Main Course – The centerpiece of Washington’s crop subsidy cornucopia is the incredibly generous federal crop insurance program. Covering everything from almonds to oysters, crop insurance is projected to cost taxpayers $8.5 billion a year, though it’s cost as much as $14 billion as recently as 2012. Adding to the costs is the fact most policies pay out not simply when a farmer loses a crop, but when revenue falls short of expectations. While turkey-producers typically use other means of managing risk, the 2014 farm bill required USDA study whether providing them subsidized business interruption insurance was feasible. The answer is no. But that doesn’t mean lawmakers won’t use the next farm bill to require USDA create the insurance anyway, just as lawmakers did with insurance for producers of catfish, lamb, and biomass.
Gravy – The 2014 farm bill created new income entitlement programs layered on top of crop insurance. While the agriculture committees claimed the programs would be leaner than the direct payments program they replaced, the Agriculture Risk Coverage and Price Loss Coverage programs are instead 56% more expensive than originally anticipated. Fattening the bottom lines of agricultural business $15.6 billion more than projected, they are on pace to eliminate any of the purported savings farm bill boosters touted.
Side Dishes – Growers of wheat, and potentially growers of corn and soybeans—the foundation of any good stuffing, succotash, or Tofurkey – are about to benefit from Loan Deficiency Payments (LDP) for the first time in nearly a decade. Farmers often use their harvest as collateral for low interest loans from USDA to buy inputs (e.g. seed, fertilizer) to grow the crop in the first place. If the harvest is worth less than the loan, farmers can receive LDPs to make up the difference. Taxpayers are also spending millions of dollars each year on advertising and marketing promotions through the Market Access Program and Foreign Market Development programs to the benefit of such groups as the American Sweet Potato Marketing Institute, Cranberry Marketing Committee, National Potato Promotion Board, and many others.

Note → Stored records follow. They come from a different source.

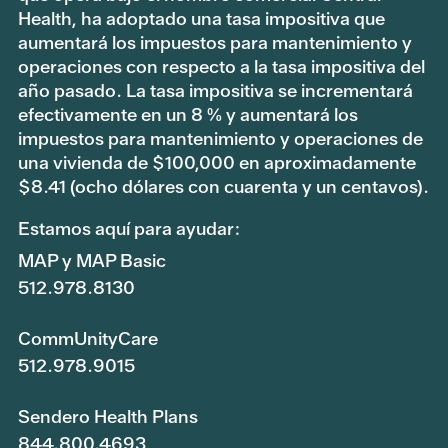
Health, ha adoptado una tasa impositiva que
aumentará los impuestos para mantenimiento y
operaciones con respecto a la tasa impositiva del
año pasado. La tasa impositiva se incrementará
efectivamente en un 8 % y aumentará los
impuestos para mantenimiento y operaciones de
una vivienda de $100,000 en aproximadamente
$8.41 (ocho dólares con cuarenta y un centavos).
Estamos aquí para ayudar:
MAP y MAP Basic
512.978.8130
CommUnityCare
512.978.9015
Sendero Health Plans
844.800.4693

Dairy – Whether you put out a nice cheese plate, eat whipped cream by the spoonful, or just like a tall glass of milk, dairy special interests want the USDA to increase your costs. While the 2014 farm bill created a dairy margin protection program to send payments to dairy producers, lawmakers and dairy special interests are begging USDA to go one step further and actually purchase “excess” dairy products. USDA has agreed, twice releasing solicitations to purchase excess cheddar, though dairy interests are asking for even more.
Dessert – Crop insurance, income entitlements, and subsidized loans provide a hefty meal for farmers and ranchers, but the richest subsidies are reserved for sugar. Domestic sugar producers benefit from below-market rate subsidized operating loans. And to keep prices high, USDA restricts the amount of sugar each processor is allowed to process, restricts imports of sugar by subjecting importers to confiscatory tariffs, and even purchases sugar to sell it at a loss to biofuels companies to turn into ethanol. All of these efforts result in U.S. sugar costing as much as twice as it does in the world market.

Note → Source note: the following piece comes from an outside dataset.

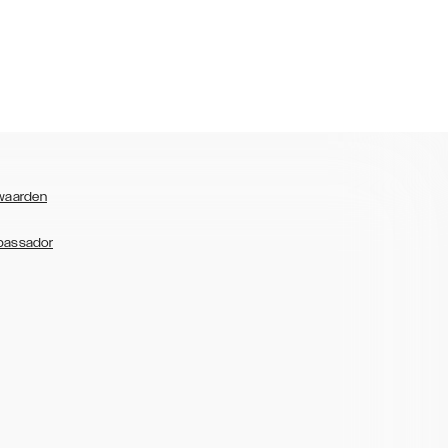
waarden
bassador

Setting, building, and burning the table – The USDA doesn’t limit itself to subsidizing the food on your table. Cotton farmers received $300 million in “ginning cost share assistance” this year and are looking for more. Through mandatory purchasing requirements for federal agencies and a voluntary labeling program, USDA’s BioPreferred program seeks to make a market for biobased products (think cleaning products made from oranges, forks made from corn). But the 2014 farm bill eliminated “date of market entry” as a part of the program meaning “wood” is now deemed an innovative, biobased product and such cutting edge technologies as pine 2×4 lumber now get special treatment. And then there’s biofuels. The USDA has yet to see a biofuel or biomass subsidy it didn’t like, even when Congress explicitly tries to prohibit them.
Taxpayers can afford a cost-effective, transparent, and accountable safety net for American agriculture. We cannot afford to continue dishing out unlimited subsidies to special interests. As lawmakers get set to reauthorize farm programs next year, they should put a stop to the mad scramble to load special interest platters with parochial giveaways.